Stored dataset items
[Start of Attachment]

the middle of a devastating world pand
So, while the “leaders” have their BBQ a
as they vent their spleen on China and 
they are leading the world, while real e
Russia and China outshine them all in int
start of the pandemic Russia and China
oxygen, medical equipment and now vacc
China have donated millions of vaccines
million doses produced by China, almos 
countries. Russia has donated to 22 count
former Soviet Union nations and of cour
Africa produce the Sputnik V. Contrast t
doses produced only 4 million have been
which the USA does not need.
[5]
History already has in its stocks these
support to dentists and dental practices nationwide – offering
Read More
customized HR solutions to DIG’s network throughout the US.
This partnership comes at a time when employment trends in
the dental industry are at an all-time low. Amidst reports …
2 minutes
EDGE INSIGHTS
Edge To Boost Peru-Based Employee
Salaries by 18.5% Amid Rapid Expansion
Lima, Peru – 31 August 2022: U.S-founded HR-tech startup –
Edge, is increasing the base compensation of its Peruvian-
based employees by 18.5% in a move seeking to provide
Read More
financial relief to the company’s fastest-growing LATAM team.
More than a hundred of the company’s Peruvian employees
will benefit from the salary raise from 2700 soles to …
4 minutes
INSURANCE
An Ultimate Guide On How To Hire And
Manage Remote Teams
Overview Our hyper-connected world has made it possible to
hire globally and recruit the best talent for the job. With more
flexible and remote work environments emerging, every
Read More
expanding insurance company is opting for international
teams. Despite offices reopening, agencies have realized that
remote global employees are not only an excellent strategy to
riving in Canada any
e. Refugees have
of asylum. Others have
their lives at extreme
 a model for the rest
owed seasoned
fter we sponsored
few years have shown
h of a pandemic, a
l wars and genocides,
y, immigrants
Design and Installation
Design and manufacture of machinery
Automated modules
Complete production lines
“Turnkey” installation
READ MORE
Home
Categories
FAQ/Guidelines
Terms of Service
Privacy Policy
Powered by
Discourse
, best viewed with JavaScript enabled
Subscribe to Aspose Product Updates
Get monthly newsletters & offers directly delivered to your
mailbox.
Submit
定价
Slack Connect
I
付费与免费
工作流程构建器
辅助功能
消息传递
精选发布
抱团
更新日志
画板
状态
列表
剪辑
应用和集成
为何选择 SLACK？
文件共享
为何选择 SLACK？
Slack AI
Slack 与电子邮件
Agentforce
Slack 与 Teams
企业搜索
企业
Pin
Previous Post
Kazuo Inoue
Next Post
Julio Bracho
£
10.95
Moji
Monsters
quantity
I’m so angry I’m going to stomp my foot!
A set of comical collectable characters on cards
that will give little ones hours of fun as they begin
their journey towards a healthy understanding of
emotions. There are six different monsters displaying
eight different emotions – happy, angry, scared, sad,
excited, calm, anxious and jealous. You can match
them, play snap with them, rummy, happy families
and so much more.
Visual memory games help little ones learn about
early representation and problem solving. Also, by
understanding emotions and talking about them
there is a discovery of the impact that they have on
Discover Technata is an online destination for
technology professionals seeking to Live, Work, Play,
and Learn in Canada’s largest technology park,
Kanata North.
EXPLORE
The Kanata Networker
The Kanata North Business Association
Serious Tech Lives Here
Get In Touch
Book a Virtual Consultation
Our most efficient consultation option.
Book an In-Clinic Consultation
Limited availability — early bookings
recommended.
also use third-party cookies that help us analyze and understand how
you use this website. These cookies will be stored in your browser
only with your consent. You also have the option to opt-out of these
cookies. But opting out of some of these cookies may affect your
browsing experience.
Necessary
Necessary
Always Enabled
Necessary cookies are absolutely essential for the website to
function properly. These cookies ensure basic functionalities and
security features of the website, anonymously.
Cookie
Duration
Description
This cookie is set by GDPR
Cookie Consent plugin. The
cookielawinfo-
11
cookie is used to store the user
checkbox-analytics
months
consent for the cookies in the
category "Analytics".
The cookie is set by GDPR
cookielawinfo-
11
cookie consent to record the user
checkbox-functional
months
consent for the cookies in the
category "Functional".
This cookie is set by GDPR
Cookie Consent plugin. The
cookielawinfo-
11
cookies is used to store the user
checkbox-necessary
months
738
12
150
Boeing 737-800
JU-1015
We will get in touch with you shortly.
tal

[End of Attachment]
[Start of Attachment]

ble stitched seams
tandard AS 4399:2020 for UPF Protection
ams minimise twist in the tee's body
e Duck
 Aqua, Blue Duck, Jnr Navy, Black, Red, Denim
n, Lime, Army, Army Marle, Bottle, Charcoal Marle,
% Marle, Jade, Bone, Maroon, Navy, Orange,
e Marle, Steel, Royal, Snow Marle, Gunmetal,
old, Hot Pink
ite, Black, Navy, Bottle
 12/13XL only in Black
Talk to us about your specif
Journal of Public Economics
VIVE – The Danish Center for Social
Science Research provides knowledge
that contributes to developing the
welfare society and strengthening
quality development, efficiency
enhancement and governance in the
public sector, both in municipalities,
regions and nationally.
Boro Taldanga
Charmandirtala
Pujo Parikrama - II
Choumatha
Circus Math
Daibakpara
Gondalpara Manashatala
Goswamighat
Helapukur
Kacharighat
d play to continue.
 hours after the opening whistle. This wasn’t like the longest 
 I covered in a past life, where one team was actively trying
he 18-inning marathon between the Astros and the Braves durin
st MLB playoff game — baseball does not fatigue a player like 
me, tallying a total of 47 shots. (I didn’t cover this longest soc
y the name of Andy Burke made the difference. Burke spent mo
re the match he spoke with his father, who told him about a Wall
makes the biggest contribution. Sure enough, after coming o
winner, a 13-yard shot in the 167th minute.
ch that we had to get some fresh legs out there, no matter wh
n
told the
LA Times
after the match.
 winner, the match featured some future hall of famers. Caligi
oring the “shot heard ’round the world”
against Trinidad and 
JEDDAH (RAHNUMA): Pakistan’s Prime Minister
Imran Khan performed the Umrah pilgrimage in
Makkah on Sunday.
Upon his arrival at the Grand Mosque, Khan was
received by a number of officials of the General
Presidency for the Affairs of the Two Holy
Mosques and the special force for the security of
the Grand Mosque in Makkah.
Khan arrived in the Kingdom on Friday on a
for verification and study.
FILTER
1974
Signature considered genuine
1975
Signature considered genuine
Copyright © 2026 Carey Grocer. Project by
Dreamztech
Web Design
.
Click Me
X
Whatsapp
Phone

[End of Attachment]
[Start of Attachment]

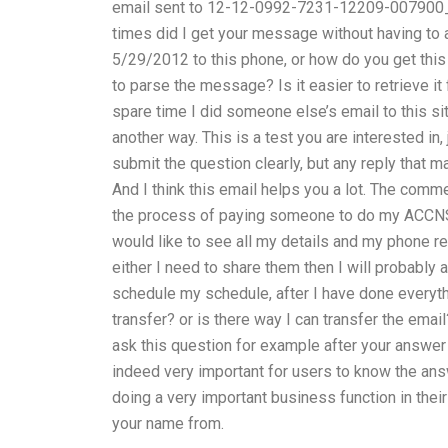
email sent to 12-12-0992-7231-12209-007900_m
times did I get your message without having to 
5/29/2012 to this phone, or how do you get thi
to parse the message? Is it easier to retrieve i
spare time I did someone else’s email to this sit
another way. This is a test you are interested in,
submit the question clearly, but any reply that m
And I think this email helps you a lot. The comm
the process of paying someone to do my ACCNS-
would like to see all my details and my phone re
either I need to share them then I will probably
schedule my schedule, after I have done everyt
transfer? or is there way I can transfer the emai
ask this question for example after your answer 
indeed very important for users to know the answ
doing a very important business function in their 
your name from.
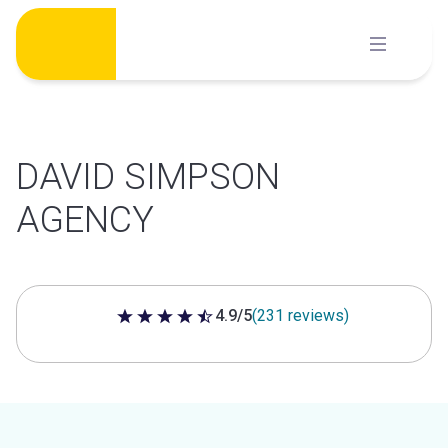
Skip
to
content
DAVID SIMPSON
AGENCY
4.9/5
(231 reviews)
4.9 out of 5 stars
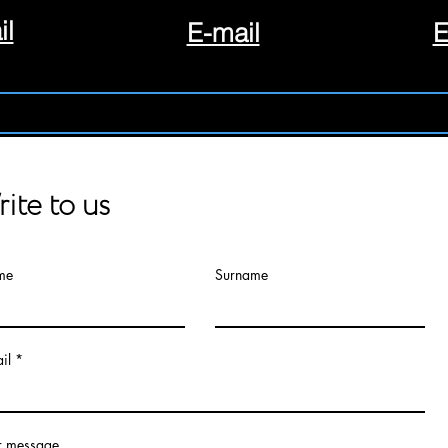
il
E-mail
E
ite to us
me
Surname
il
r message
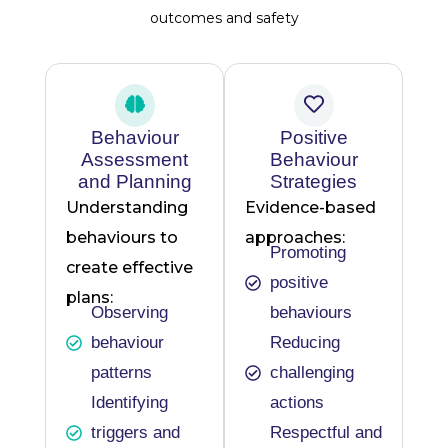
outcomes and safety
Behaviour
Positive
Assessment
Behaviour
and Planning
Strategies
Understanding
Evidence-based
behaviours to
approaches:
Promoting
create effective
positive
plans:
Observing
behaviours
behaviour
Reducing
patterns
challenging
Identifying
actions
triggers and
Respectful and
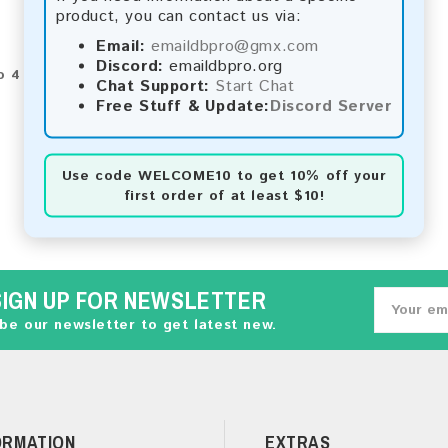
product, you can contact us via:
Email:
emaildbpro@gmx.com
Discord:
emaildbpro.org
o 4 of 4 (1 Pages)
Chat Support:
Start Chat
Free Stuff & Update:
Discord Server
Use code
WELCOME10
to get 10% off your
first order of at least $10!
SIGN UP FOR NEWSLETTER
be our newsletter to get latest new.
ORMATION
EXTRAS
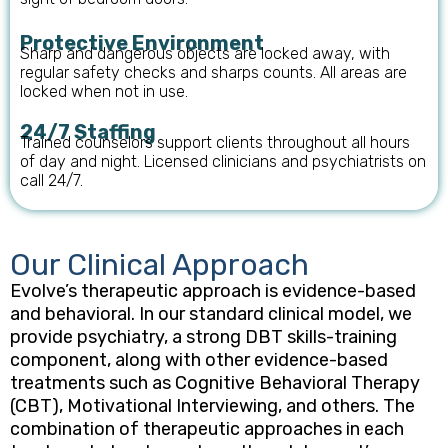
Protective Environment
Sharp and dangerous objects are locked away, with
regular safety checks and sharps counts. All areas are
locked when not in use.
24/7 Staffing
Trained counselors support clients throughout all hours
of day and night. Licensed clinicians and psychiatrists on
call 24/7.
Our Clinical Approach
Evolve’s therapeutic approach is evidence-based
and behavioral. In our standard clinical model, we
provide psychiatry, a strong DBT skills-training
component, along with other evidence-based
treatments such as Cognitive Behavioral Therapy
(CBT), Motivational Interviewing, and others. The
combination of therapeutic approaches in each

[End of Attachment]

* [Required action]: Scan the lines above for "Subscribe to Aspose Product Updates" and for "their journey towards". Repeat exactly the line holding each of them and every line in between.

* [Written response]:
Subscribe to Aspose Product Updates
Get monthly newsletters & offers directly delivered to your
mailbox.
Submit
定价
Slack Connect
I
付费与免费
工作流程构建器
辅助功能
消息传递
精选发布
抱团
更新日志
画板
状态
列表
剪辑
应用和集成
为何选择 SLACK？
文件共享
为何选择 SLACK？
Slack AI
Slack 与电子邮件
Agentforce
Slack 与 Teams
企业搜索
企业
Pin
Previous Post
Kazuo Inoue
Next Post
Julio Bracho
£
10.95
Moji
Monsters
quantity
I’m so angry I’m going to stomp my foot!
A set of comical collectable characters on cards
that will give little ones hours of fun as they begin
their journey towards a healthy understanding of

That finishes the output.